==== Information given ====
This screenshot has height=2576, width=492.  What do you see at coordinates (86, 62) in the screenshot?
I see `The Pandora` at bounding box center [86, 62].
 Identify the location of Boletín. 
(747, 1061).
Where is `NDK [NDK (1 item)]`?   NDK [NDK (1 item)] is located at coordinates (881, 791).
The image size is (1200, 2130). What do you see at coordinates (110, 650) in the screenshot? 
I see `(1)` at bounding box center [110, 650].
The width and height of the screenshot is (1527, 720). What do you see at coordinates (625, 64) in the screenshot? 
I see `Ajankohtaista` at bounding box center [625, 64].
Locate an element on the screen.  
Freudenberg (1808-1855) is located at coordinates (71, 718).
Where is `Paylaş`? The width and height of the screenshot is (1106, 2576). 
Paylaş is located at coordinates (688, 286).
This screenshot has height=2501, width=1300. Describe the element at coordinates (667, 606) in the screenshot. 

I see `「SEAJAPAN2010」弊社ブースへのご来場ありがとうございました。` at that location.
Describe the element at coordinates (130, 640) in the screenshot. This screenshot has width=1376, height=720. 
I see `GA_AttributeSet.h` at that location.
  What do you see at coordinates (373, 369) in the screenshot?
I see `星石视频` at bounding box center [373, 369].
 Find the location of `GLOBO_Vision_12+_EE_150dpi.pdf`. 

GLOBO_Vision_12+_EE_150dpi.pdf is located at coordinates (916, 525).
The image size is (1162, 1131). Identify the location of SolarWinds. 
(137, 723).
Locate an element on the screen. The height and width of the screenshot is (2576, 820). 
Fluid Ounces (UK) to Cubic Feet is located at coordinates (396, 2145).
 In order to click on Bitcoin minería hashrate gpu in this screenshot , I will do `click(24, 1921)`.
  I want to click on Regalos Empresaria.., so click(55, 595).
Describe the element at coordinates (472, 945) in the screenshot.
====
Your task is to write out every record exactly.

Response below:
This screenshot has height=2576, width=492.  What do you see at coordinates (86, 62) in the screenshot?
I see `The Pandora` at bounding box center [86, 62].
 Identify the location of Boletín. 
(747, 1061).
Where is `NDK [NDK (1 item)]`?   NDK [NDK (1 item)] is located at coordinates (881, 791).
The image size is (1200, 2130). What do you see at coordinates (110, 650) in the screenshot? 
I see `(1)` at bounding box center [110, 650].
The width and height of the screenshot is (1527, 720). What do you see at coordinates (625, 64) in the screenshot? 
I see `Ajankohtaista` at bounding box center [625, 64].
Locate an element on the screen.  
Freudenberg (1808-1855) is located at coordinates (71, 718).
Where is `Paylaş`? The width and height of the screenshot is (1106, 2576). 
Paylaş is located at coordinates (688, 286).
This screenshot has height=2501, width=1300. Describe the element at coordinates (667, 606) in the screenshot. 

I see `「SEAJAPAN2010」弊社ブースへのご来場ありがとうございました。` at that location.
Describe the element at coordinates (130, 640) in the screenshot. This screenshot has width=1376, height=720. 
I see `GA_AttributeSet.h` at that location.
  What do you see at coordinates (373, 369) in the screenshot?
I see `星石视频` at bounding box center [373, 369].
 Find the location of `GLOBO_Vision_12+_EE_150dpi.pdf`. 

GLOBO_Vision_12+_EE_150dpi.pdf is located at coordinates (916, 525).
The image size is (1162, 1131). Identify the location of SolarWinds. 
(137, 723).
Locate an element on the screen. The height and width of the screenshot is (2576, 820). 
Fluid Ounces (UK) to Cubic Feet is located at coordinates (396, 2145).
 In order to click on Bitcoin minería hashrate gpu in this screenshot , I will do `click(24, 1921)`.
  I want to click on Regalos Empresaria.., so click(55, 595).
Describe the element at coordinates (472, 945) in the screenshot.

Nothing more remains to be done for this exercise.